[Work order]
A verbatim copy of every record is required, and no pictures should be included.

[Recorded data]

::::::::::

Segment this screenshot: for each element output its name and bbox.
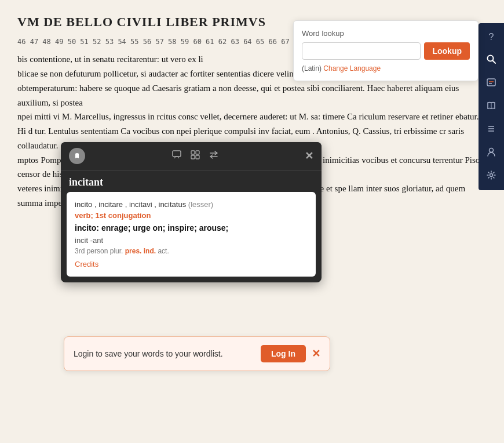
user-icon — [486, 147, 496, 159]
svg-rect-14 — [196, 151, 199, 154]
entry-type: verb; 1st conjugation — [75, 211, 308, 220]
login-toast: Login to save your words to your wordlis… — [64, 336, 330, 371]
toast-close-button[interactable]: ✕ — [312, 347, 320, 360]
word-lookup-row: Lookup — [302, 42, 470, 60]
svg-rect-12 — [173, 151, 181, 157]
login-toast-actions: Log In ✕ — [261, 345, 320, 362]
entry-meaning: incito: enrage; urge on; inspire; arouse… — [75, 223, 308, 233]
svg-rect-16 — [196, 155, 199, 159]
dict-logo — [69, 148, 85, 164]
grid-icon[interactable] — [191, 150, 200, 162]
entry-forms: incito , incitare , incitavi , incitatus… — [75, 200, 308, 209]
language-label: (Latin) — [302, 64, 322, 72]
comment-icon[interactable] — [172, 150, 181, 162]
dict-close-button[interactable]: ✕ — [305, 150, 313, 162]
entry-form-line: incit -ant — [75, 236, 308, 245]
help-icon: ? — [489, 32, 494, 42]
login-button[interactable]: Log In — [261, 345, 306, 362]
dict-toolbar — [172, 150, 218, 162]
list-button[interactable] — [481, 119, 502, 140]
act-label: act. — [158, 247, 169, 255]
meaning-label: incito: — [75, 223, 101, 233]
list-icon — [486, 124, 496, 136]
svg-rect-15 — [191, 155, 195, 159]
svg-line-1 — [493, 61, 496, 64]
settings-button[interactable] — [481, 166, 502, 187]
word-lookup-label: Word lookup — [302, 29, 470, 38]
flash-card-icon — [486, 77, 496, 90]
credits-link[interactable]: Credits — [75, 260, 308, 268]
dict-popup-header: ✕ — [61, 142, 322, 170]
user-button[interactable] — [481, 143, 502, 164]
meaning-text: enrage; urge on; inspire; arouse; — [101, 223, 228, 233]
pres-ind-label: pres. ind. — [125, 247, 156, 255]
entry-lesser: (lesser) — [188, 200, 213, 209]
login-toast-text: Login to save your words to your wordlis… — [74, 349, 223, 358]
word-lookup-panel: Word lookup Lookup (Latin) Change Langua… — [293, 20, 479, 81]
book-open-icon — [486, 100, 496, 113]
help-button[interactable]: ? — [481, 27, 502, 48]
settings-icon — [486, 170, 496, 183]
flash-card-button[interactable] — [481, 73, 502, 94]
dictionary-popup: ✕ incitant incito , incitare , incitavi … — [61, 142, 322, 282]
entry-form-analysis: 3rd person plur. pres. ind. act. — [75, 247, 308, 255]
book-open-button[interactable] — [481, 96, 502, 117]
search-icon — [486, 54, 496, 67]
dict-word: incitant — [61, 170, 322, 192]
svg-rect-13 — [191, 151, 195, 154]
lang-line: (Latin) Change Language — [302, 64, 470, 72]
change-language-link[interactable]: Change Language — [323, 64, 381, 72]
entry-forms-text: incito , incitare , incitavi , incitatus — [75, 200, 186, 209]
dict-entry-card: incito , incitare , incitavi , incitatus… — [67, 192, 316, 277]
lookup-button[interactable]: Lookup — [424, 42, 470, 60]
word-lookup-input[interactable] — [302, 42, 421, 60]
person-label: 3rd person plur. — [75, 247, 123, 255]
transfer-icon[interactable] — [209, 150, 218, 162]
svg-rect-2 — [487, 79, 495, 86]
svg-point-9 — [490, 148, 494, 152]
svg-point-10 — [490, 174, 493, 177]
right-sidebar: ? — [479, 23, 504, 190]
search-button[interactable] — [481, 50, 502, 71]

::::::::::

[Response]
Segment this screenshot: for each element output its name and bbox.
user-icon — [486, 147, 496, 159]
svg-rect-14 — [196, 151, 199, 154]
entry-type: verb; 1st conjugation — [75, 211, 308, 220]
login-toast: Login to save your words to your wordlis… — [64, 336, 330, 371]
toast-close-button[interactable]: ✕ — [312, 347, 320, 360]
word-lookup-row: Lookup — [302, 42, 470, 60]
svg-rect-12 — [173, 151, 181, 157]
login-toast-actions: Log In ✕ — [261, 345, 320, 362]
entry-meaning: incito: enrage; urge on; inspire; arouse… — [75, 223, 308, 233]
svg-rect-16 — [196, 155, 199, 159]
dict-logo — [69, 148, 85, 164]
grid-icon[interactable] — [191, 150, 200, 162]
entry-forms: incito , incitare , incitavi , incitatus… — [75, 200, 308, 209]
language-label: (Latin) — [302, 64, 322, 72]
comment-icon[interactable] — [172, 150, 181, 162]
dict-close-button[interactable]: ✕ — [305, 150, 313, 162]
entry-form-line: incit -ant — [75, 236, 308, 245]
help-icon: ? — [489, 32, 494, 42]
login-button[interactable]: Log In — [261, 345, 306, 362]
dict-toolbar — [172, 150, 218, 162]
list-button[interactable] — [481, 119, 502, 140]
act-label: act. — [158, 247, 169, 255]
meaning-label: incito: — [75, 223, 101, 233]
list-icon — [486, 124, 496, 136]
svg-rect-15 — [191, 155, 195, 159]
svg-line-1 — [493, 61, 496, 64]
settings-button[interactable] — [481, 166, 502, 187]
word-lookup-label: Word lookup — [302, 29, 470, 38]
flash-card-icon — [486, 77, 496, 90]
credits-link[interactable]: Credits — [75, 260, 308, 268]
dict-popup-header: ✕ — [61, 142, 322, 170]
user-button[interactable] — [481, 143, 502, 164]
meaning-text: enrage; urge on; inspire; arouse; — [101, 223, 228, 233]
pres-ind-label: pres. ind. — [125, 247, 156, 255]
entry-lesser: (lesser) — [188, 200, 213, 209]
login-toast-text: Login to save your words to your wordlis… — [74, 349, 223, 358]
word-lookup-panel: Word lookup Lookup (Latin) Change Langua… — [293, 20, 479, 81]
book-open-icon — [486, 100, 496, 113]
help-button[interactable]: ? — [481, 27, 502, 48]
settings-icon — [486, 170, 496, 183]
flash-card-button[interactable] — [481, 73, 502, 94]
dictionary-popup: ✕ incitant incito , incitare , incitavi … — [61, 142, 322, 282]
entry-form-analysis: 3rd person plur. pres. ind. act. — [75, 247, 308, 255]
book-open-button[interactable] — [481, 96, 502, 117]
search-icon — [486, 54, 496, 67]
dict-word: incitant — [61, 170, 322, 192]
svg-rect-13 — [191, 151, 195, 154]
lang-line: (Latin) Change Language — [302, 64, 470, 72]
change-language-link[interactable]: Change Language — [323, 64, 381, 72]
entry-forms-text: incito , incitare , incitavi , incitatus — [75, 200, 186, 209]
dict-entry-card: incito , incitare , incitavi , incitatus… — [67, 192, 316, 277]
lookup-button[interactable]: Lookup — [424, 42, 470, 60]
word-lookup-input[interactable] — [302, 42, 421, 60]
person-label: 3rd person plur. — [75, 247, 123, 255]
transfer-icon[interactable] — [209, 150, 218, 162]
svg-rect-2 — [487, 79, 495, 86]
svg-point-9 — [490, 148, 494, 152]
svg-point-10 — [490, 174, 493, 177]
right-sidebar: ? — [479, 23, 504, 190]
search-button[interactable] — [481, 50, 502, 71]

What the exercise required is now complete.